Immuunsysteem versus lymfatisch systeem
Zowel het lymfatische als het immuunsysteem zijn nauw verwant systeem in ons lichaam en worden soms lymfatisch immuunsysteem genoemd. Het immuunsysteem functioneert via cellen van het lymfestelsel en de producten van het immuunsysteem worden meestal in de lymfevaten gedragen.
Lymfatisch systeem
Lymfatisch systeem is een verzameling vaten, structuren en organen die eiwitten en vloeistof verzamelen en terugvoeren naar de hoofdcirculatie, waardoor de vochtbalans van het lichaam in stand wordt gehouden. Het houdt ook vreemde deeltjes vast en levert immuuncellen voor de verdediging. Het systeem bestaat voornamelijk uit lymfevaten en lymfeklieren, die als een netwerk door het lichaam worden verspreid.

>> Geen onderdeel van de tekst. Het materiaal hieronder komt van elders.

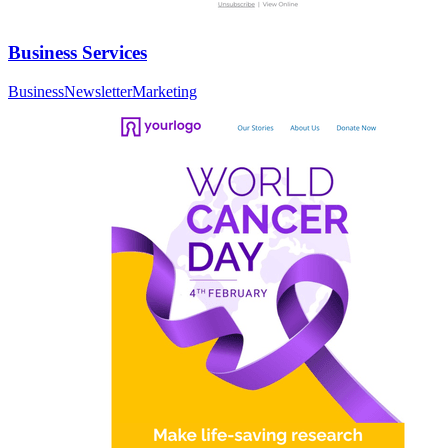
Business Services
Business
Newsletter
Marketing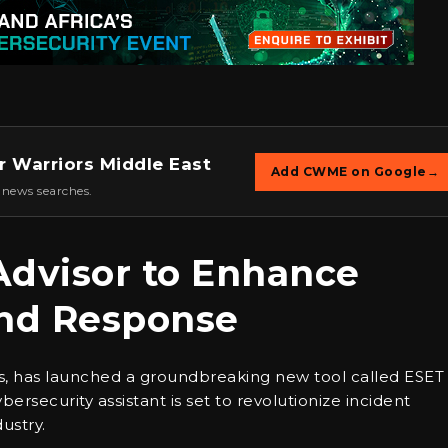
r Warriors Middle East
Add CWME on Google
→
 news searches.
Advisor to Enhance
and Response
ons, has launched a groundbreaking new tool called ESET
ersecurity assistant is set to revolutionize incident
ustry.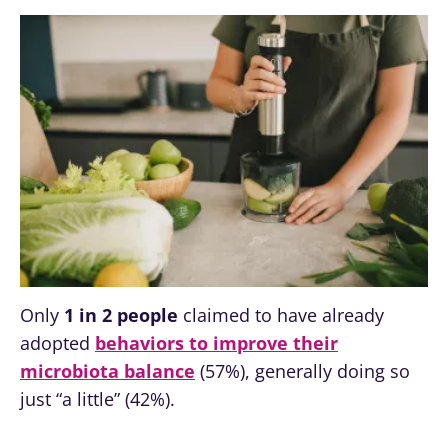
Only
1 in 2 people
claimed to have already
adopted
behaviors to improve their
microbiota balance
(57%), generally doing so
just “a little” (42%).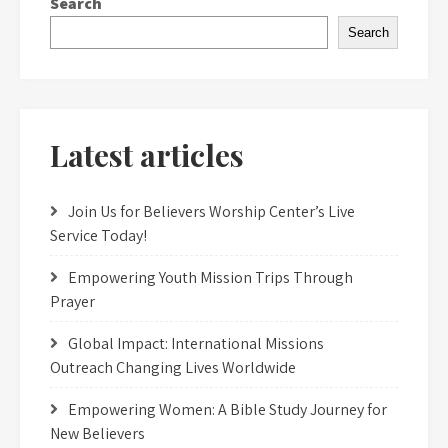
Search
Search
Latest articles
Join Us for Believers Worship Center’s Live
Service Today!
Empowering Youth Mission Trips Through
Prayer
Global Impact: International Missions
Outreach Changing Lives Worldwide
Empowering Women: A Bible Study Journey for
New Believers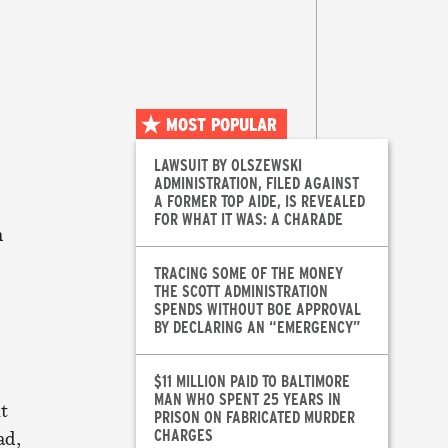
MOST POPULAR
LAWSUIT BY OLSZEWSKI
ADMINISTRATION, FILED AGAINST
A FORMER TOP AIDE, IS REVEALED
FOR WHAT IT WAS: A CHARADE
n
TRACING SOME OF THE MONEY
THE SCOTT ADMINISTRATION
SPENDS WITHOUT BOE APPROVAL
BY DECLARING AN “EMERGENCY”
$11 MILLION PAID TO BALTIMORE
MAN WHO SPENT 25 YEARS IN
t
PRISON ON FABRICATED MURDER
CHARGES
ad,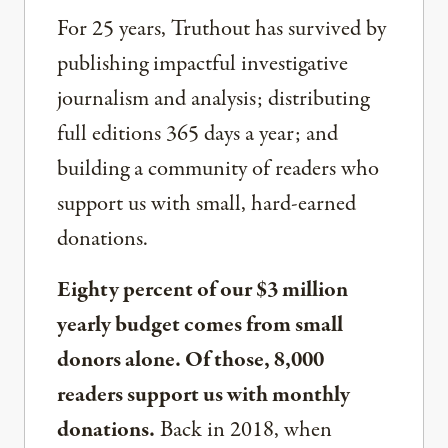
For 25 years, Truthout has survived by
publishing impactful investigative
journalism and analysis; distributing
full editions 365 days a year; and
building a community of readers who
support us with small, hard-earned
donations.
Eighty percent of our $3 million
yearly budget comes from small
donors alone. Of those, 8,000
readers support us with monthly
donations.
Back in 2018, when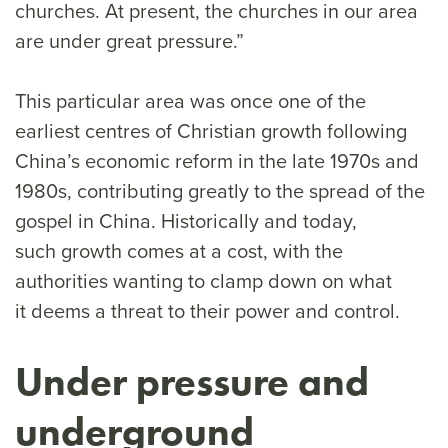
churches. At present, the churches in our area
are under great pressure.”
This particular area was once one of the
earliest centres of Christian growth following
China’s economic reform in the late 1970s and
1980s, contributing greatly to the spread of the
gospel in China. Historically and today,
such growth comes at a cost, with the
authorities wanting to clamp down on what
it deems a threat to their power and control.
Under pressure and
underground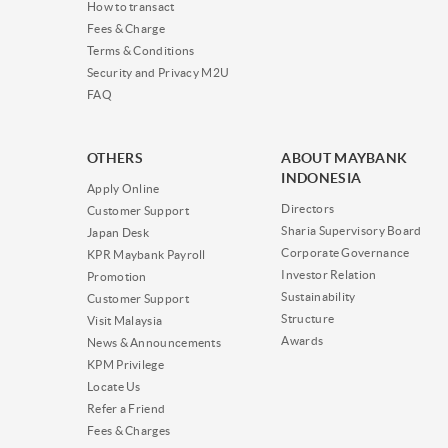
How to transact
Fees & Charge
Terms & Conditions
Security and Privacy M2U
FAQ
OTHERS
ABOUT MAYBANK
INDONESIA
Apply Online
Directors
Customer Support
Sharia Supervisory Board
Japan Desk
Corporate Governance
KPR Maybank Payroll
Investor Relation
Promotion
Sustainability
Customer Support
Structure
Visit Malaysia
Awards
News & Announcements
KPM Privilege
Locate Us
Refer a Friend
Fees & Charges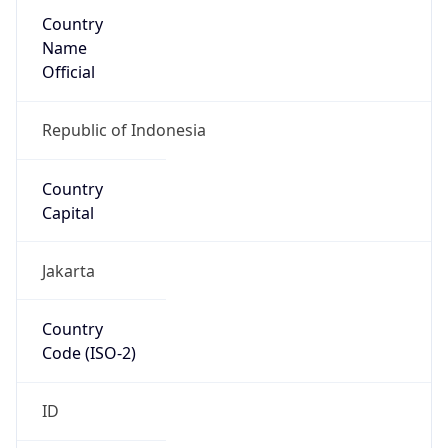
Country
Name
Official
Republic of Indonesia
Country
Capital
Jakarta
Country
Code (ISO-2)
ID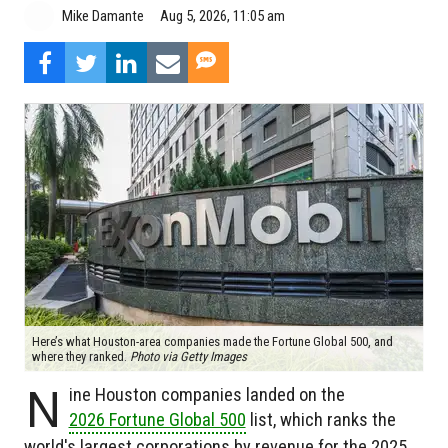
Aug 5, 2026, 11:05 am
Mike Damante
Here’s what Houston-area companies made the Fortune Global 500, and
where they ranked.
Photo via Getty Images
N
ine Houston companies landed on the
2026 Fortune Global 500
list, which ranks the
world's largest corporations by revenue for the 2025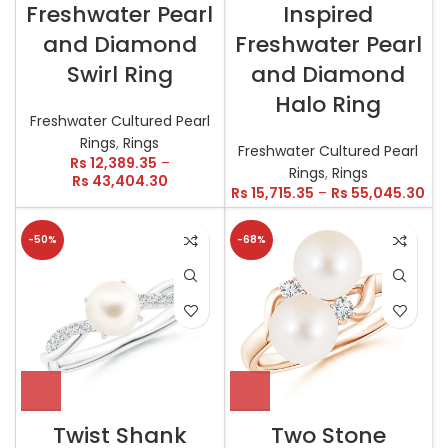
Freshwater Pearl
Inspired
and Diamond
Freshwater Pearl
Swirl Ring
and Diamond
Halo Ring
Freshwater Cultured Pearl
Rings
,
Rings
Freshwater Cultured Pearl
Rs
12,389.35
–
Rings
,
Rings
Rs
43,404.30
Rs
15,715.35
–
Rs
55,045.30
-50%
-68%
Twist Shank
Two Stone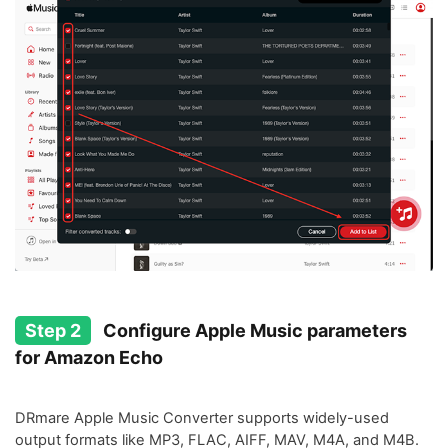
Step 2
Configure Apple Music parameters
for Amazon Echo
DRmare Apple Music Converter supports widely-used
output formats like MP3, FLAC, AIFF, MAV, M4A, and M4B.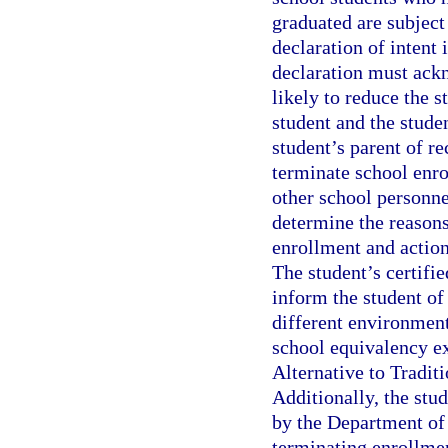
graduated are subject
declaration of intent 
declaration must ack
likely to reduce the 
student and the studen
student’s parent of re
terminate school enro
other school personne
determine the reasons
enrollment and action
The student’s certifi
inform the student of 
different environment,
school equivalency e
Alternative to Tradit
Additionally, the stu
by the Department of 
terminating enrollmen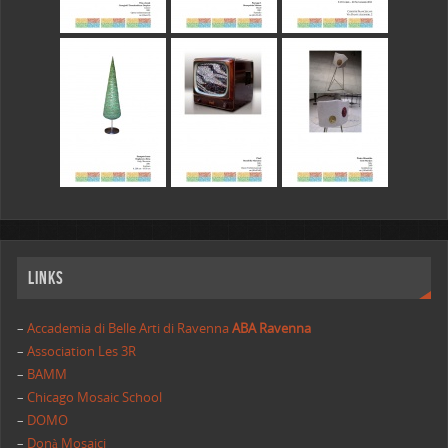
Links
–
Accademia di Belle Arti di Ravenna
ABA Ravenna
–
Association Les 3R
–
BAMM
–
Chicago Mosaic School
–
DOMO
–
Donà Mosaici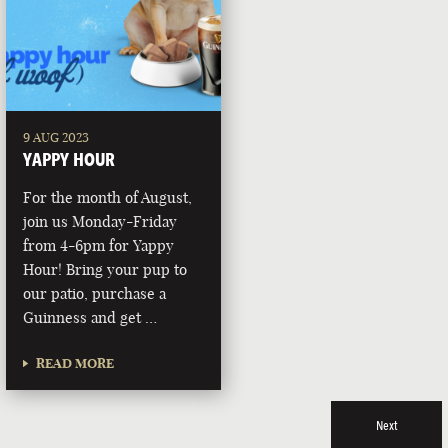
9 AUG 2023
YAPPY HOUR
For the month of August,
join us Monday-Friday
from 4-6pm for Yappy
Hour! Bring your pup to
our patio, purchase a
Guinness and get …
READ MORE
Next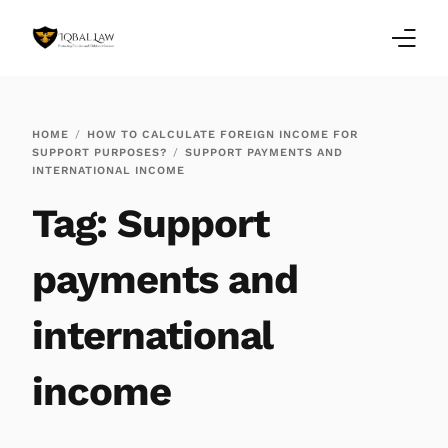
Home
HOME
HOW TO CALCULATE FOREIGN INCOME FOR
SUPPORT PURPOSES?
SUPPORT PAYMENTS AND
Family Law Blogs
INTERNATIONAL INCOME
Tag:
Support
Testimonials
Services
payments and
Our Locations
international
About Us
income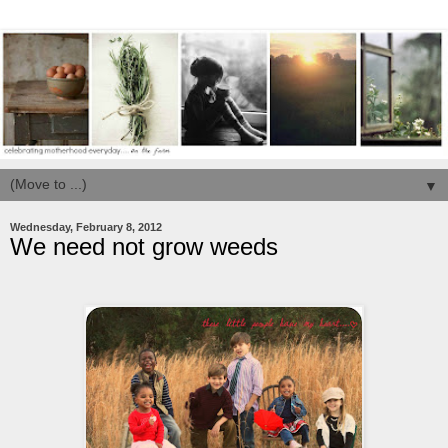
▼
Wednesday, February 8, 2012
We need not grow weeds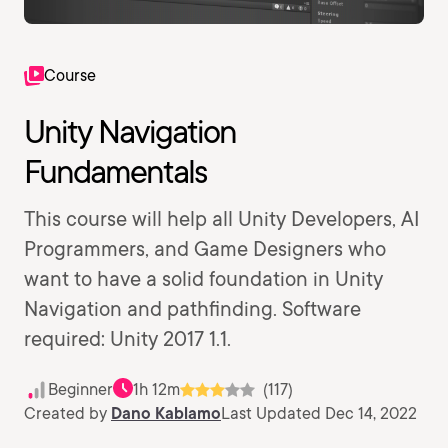
Course
Unity Navigation
Fundamentals
This course will help all Unity Developers, AI
Programmers, and Game Designers who
want to have a solid foundation in Unity
Navigation and pathfinding. Software
required: Unity 2017 1.1.
Beginner
1h 12m
(117)
Created by
Dano Kablamo
Last Updated Dec 14, 2022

De primaire functie van lymfevaten is om lymfe van perifere weefsels naar aderen van het cardiovasculaire systeem te transporteren, en die van lymfeklieren is om de consumptie van lymfe te controleren, te fungeren als de plaats die pathogenen opslokt en een immuunrespons uit te voeren. Behalve deze twee componenten worden milt en thymus ook geassocieerd met het lymfestelsel. De vloeistof die door dit systeem wordt afgevoerd, staat bekend als lymfe, een heldere vloeistof die plasma-eiwitten van bloed bevat, behalve grotere eiwitten. Het lymfestelsel voert bloed terug door middel van twee hoofdvaten, namelijk; thoracaal kanaal en rechter lymfekanaal.
Immuunsysteem
Het immuunsysteem biedt langdurige immuniteit tegen bepaalde ziekten en verdedigt zich tegen bacteriële en virale invasies. De cellen en andere agentia van dit systeem bevinden zich in het lymfestelsel, waaronder lymfeklieren, milt, amandelen en andere lymfe-geassocieerde organen. Het immuunsysteem is samengesteld uit een complexe reeks cellen, chemische factoren en organen. De stamcellen van het beenmerg ontwikkelen zich tijdens het foetale stadium van de menselijke ontwikkeling tot de cellen van het immuunsysteem. Er zijn twee speciale soorten cellen die verantwoordelijk zijn voor immuunactiviteiten, namelijk B-lymfocyten en T-lymfocyten.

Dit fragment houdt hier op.